Portanto, a primeira tarefa da filosofia consiste no esclarecimento de toda a
dimensão da teoricidade, ou seja, de seus componentes irrenunciáveis.
Esse objetivo
se cumpre, para Puntel,76 em primeiro
lugar pela introdução do conceito de “quadro referencial teórico”, que é a
totalidade dos fatores que preenchem esses requisitos necessários. Isso
significa dizer que qualquer afirmação nossa, qualquer concepção e, de modo
especial, qualquer teoria só tem sentido, ou seja, um status determinado e claro, na medida em que se encontra situada no
seio de um quadro teórico. Isso tem consequências fortes para a filosofia:
antes do tratamento de qualquer questão filosófica, temos de dispor de uma
linguagem, de uma lógica, de uma semântica, de uma conceitualidade ontológica
fundamental; numa palavra, temos de ter clareza de todos os componentes de um
quadro teórico adequado.
Badiou
não empreendeu uma análise adequada dos elementos constitutivos de um quadro
teórico que ele na realidade faz coincidir pura e simplesmente com a estrutura
formal matemática, e sua consideração se reduz a ela. Por essa razão, falta
aqui a compreensão de que as estruturas matemáticas, embora ontológicas,
constituem ainda um nível extremamente abstrato do dizer a realidade, pois são
as estruturas mais gerais, as irrestritamente universais, “já que elas
constituem, por assim dizer, a ‘textura’ interna de cada discurso e, desse modo, também de cada ‘item’ ontológico”.77 Na medida em que toda a esfera da teoricidade é
considerada, vê-se que se deve falar de um processo de determinação que vai das
estruturas mais abstratas, as estruturas formais, às mais concretas, as
estruturas ontológicas, que desse modo constituem o ponto final do discurso
teórico-filosófico. A simples identificação de matemática e ontologia tem o
mérito de entender o caráter ontológico da matemática, mas não exprime a
dimensão ontológica em sua abrangência.
Outra
questão é a da teoria matemática que aqui é considerada adequada para dizer o
ente enquanto ente: a teoria dos conjuntos. Uma análise das estruturas
semânticas e das estruturas ontológicas, como componentes irrenunciáveis de uma
teoria, e uma crítica radical da semântica e da ontologia composicionais, a que
ainda está ligada a teoria dos conjuntos, teria mostrado a sua inadequação como
instrumento formal para a expressão do real.78 R.

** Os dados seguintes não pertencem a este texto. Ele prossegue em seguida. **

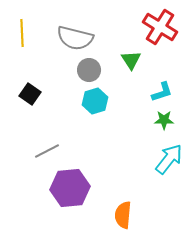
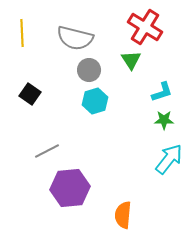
red cross: moved 15 px left
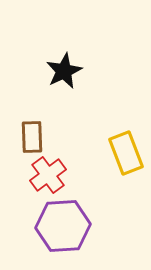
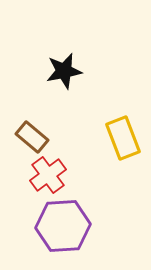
black star: rotated 15 degrees clockwise
brown rectangle: rotated 48 degrees counterclockwise
yellow rectangle: moved 3 px left, 15 px up
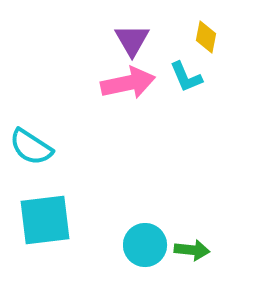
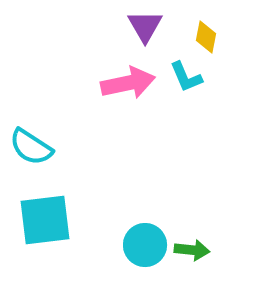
purple triangle: moved 13 px right, 14 px up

Nierenberg e D. Nierenberg defendem a tese de que a base matemática sobre que
Badiou constrói sua ontologia é apenas convencional, o que tem como
consequência que também sua ontologia é convencional.79
Além disso, a ontologia implícita nos axiomas de Zermelo e Fraenkel, em que se
baseia Badiou, é extremamente restrita e incapaz, por essa razão, de constituir
a base de uma ontologia geral. Esses axiomas só admitem objetos e conjuntos de
alguns tipos: números, estruturas e aqueles objetos que são sempre os mesmos e
não afetáveis por qualquer tipo de acontecimento, como, por exemplo, as mônadas
de Leibniz ou os fatos atômicos no espaço lógico do Tractatus de Wittgenstein.
Tal
ontologia tem, então, de afirmar que os objetos matemáticos são os únicos
reais, e a matemática é o único conhecimento real.80
No entanto, não se pode negar que mesmo nos níveis mais baixos as entidades são
afetadas por interações e resistem a ser reduzidas a números imutáveis. Por
essa razão, a rejeição do afetável é catastrófica para a ontologia geral, pois
ela nos priva da maior parte de nossos pensamentos – o que significa dizer, de
nossa humanidade.”
65. Cf.
BADIOU, A. O Ser e o Evento. Op. cit., p. 32.
66. Cf. BADIOU, A. O
Ser e o Evento. Op. cit., p. 61.
67. Para R. Nierenberg e D. Nierenberg, a solução que
Badiou apresenta aqui é simplesmente uma assunção, uma escolha, e não algo
matemática e logicamente necessário. Cf. NIERENBERG, R.; NIERENBERG, D. “Badiou’ s Number: A Critique of
Mathematics as Ontology”. Critical
Inquiry, 37.4, 2011, p. 591: “The
important point to note here is that the ‘solution’ Badiou presents to the
question ‘is there something rather than nothing’, the ‘verification’ of the
‘unpresentable alone as existing’, is an assumption, a matter of a choice, not
of mathematical or logical necessity”.
68. Cf. BADIOU, A. O
Ser e o Evento. Op. cit., p. 53.
70. Cf. MADARASZ, N. R. O múltiplo sem um. Op. cit.,
p. 38.
71. Cf. BADIOU, A. O
Ser e o Evento. Op. cit., p. 402.
73. Cf. BADIOU, A. O
Ser e o Evento. Op. cit., p. 120:
“Foi da óptica da hipótese, não de um ser infinito, mas de múltiplos números
infinitos, que a revolução intelectual dos séculos XVI e XVII provocou no
pensamento a ruptura arriscada da interrogação sobre o ser, e o abandono
irreversível da montagem grega”.
74. Cf. DIAS, B. M. F. P. Acontecimento, Verdade e Sujeito. Op. cit., p. 56.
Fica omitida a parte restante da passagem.